I think it’s kid specific. DS has been pretty spot on since age 5, so I do tend to believe him even when the information is incomplete. I definitely have gone to the teacher and said he said something that I don’t completely understand and asked about it. And it turned out to be true only the timing was off. But also it was good because the teacher was on the look out, and it did happen again.
With both of my kids, I have found that they go into incredible detail when something is true. “My teacher yelled at me” “Why?” “Because she’s mean” - that gets very little attention from me.
But when DD1 cited a page, paragraph, and word that started an altercation with her horrible teacher, I totally believed her.
The nebulous “mean” stuff with other kids is hard. But again, I found that when DD1 has intricate details of exactly what happened when a kid chucked a basketball at her head and hit her (where he was, where she was, what they were both doing, what led to the ball being thrown, what happened after, who else saw it), I believed her and went Mama Bear on the principal. But “Frenemy was mean” was usually quelled with me saying “then stay away from her”.
I tend to believe 0-100% of what my kid says, depending on the day and the story. But I also have no problem following up with the teacher - "have you noticed DD having issues with any of the students? Is there anything we should be aware of or working on at home?"

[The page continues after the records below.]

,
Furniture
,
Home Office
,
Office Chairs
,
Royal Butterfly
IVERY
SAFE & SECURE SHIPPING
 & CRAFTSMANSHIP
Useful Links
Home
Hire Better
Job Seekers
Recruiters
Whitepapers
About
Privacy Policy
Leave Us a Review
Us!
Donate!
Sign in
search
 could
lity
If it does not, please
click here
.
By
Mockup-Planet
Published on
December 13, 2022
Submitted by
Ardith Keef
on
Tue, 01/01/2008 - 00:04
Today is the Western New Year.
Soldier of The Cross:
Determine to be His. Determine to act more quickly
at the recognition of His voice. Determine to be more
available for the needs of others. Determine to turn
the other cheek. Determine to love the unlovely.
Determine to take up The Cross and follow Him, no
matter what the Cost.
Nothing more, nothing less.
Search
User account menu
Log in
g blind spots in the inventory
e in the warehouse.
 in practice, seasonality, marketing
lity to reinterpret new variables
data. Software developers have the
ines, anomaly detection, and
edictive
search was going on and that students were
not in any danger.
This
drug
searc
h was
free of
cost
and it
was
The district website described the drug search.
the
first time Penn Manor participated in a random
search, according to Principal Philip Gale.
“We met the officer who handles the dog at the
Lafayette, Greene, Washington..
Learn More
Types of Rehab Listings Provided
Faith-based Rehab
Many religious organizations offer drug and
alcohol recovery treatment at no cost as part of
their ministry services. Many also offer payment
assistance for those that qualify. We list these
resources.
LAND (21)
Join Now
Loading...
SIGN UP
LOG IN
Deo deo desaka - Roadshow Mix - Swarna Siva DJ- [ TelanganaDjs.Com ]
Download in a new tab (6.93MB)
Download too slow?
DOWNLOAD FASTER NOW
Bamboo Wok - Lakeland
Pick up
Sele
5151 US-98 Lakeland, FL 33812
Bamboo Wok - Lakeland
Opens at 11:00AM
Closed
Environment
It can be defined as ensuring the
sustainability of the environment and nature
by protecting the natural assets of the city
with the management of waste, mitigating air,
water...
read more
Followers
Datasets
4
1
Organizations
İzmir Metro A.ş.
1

Post by justcheckingin73 on Sept 18, 2018 13:44:53 GMT -5
I would mention it to the teacher in a very casual way, citing the fact that he doesn’t always tell you the whole story or how you find out something different later. My dd was always pretty good at specific details (even though to this day I mentally second guess her) but ds is not and so it often takes days to pull things out of him.
Post by mommyatty on Sept 18, 2018 15:33:43 GMT -5
Kids this age also just play rough and are imaginative. DD at dinner last night told me that she had told a boy to chase her bc she didn’t want to see her friend “O” “get thrown against the wall”. W the F? Turns out the boy likes to pretend he’s the police, he chases down a subject, then pretends to put them in jail, which is against the climbing wall. So “get thrown in jail” is now “ gets thrown against the wall.” He’s not physically throwing anyone anywhere, they are just messing up an idiom.
So “fighting” may just mean he and his friend were really mad or excited and though there was no physical altercation, he doesn’t have the vocabulary to describe bickering with other kids.
I would leave it alone if he doesn’t seem upset. DD seemed completely flummoxed as to why we didn’t think it was okay to let her friend “throw her against the wall” when they were playing.
Post by erinshelley21 on Sept 19, 2018 11:38:35 GMT -5
My DS is starting to become unreliable when it comes to the events of the day. He's become very imaginative. Best example being a few weeks ago he had very clearly been stung by a bee on his forehead, which caused his eye to swell. I was trying to figure out when it happened to determine if I needed to be worried about an allergic reaction next time. He said it happened at recess and there were 2 bees that flew into the playground. The bees were wearing name tags with the name of the person they were supposed to sting. He didn't tell the teacher because they all got stung by the second bee and he was stung by the first.
It didn't even happen at school. 3 hours later after I explained when it is important to tell the truth (like when it pertains to his health and safety and others) and sending him to his room for his ridiculous but also funny story, he finally said it happened when we were outside at my brothers. Which I had assumed since I didn't notice the huge bump on his head/eye and neither did MIL.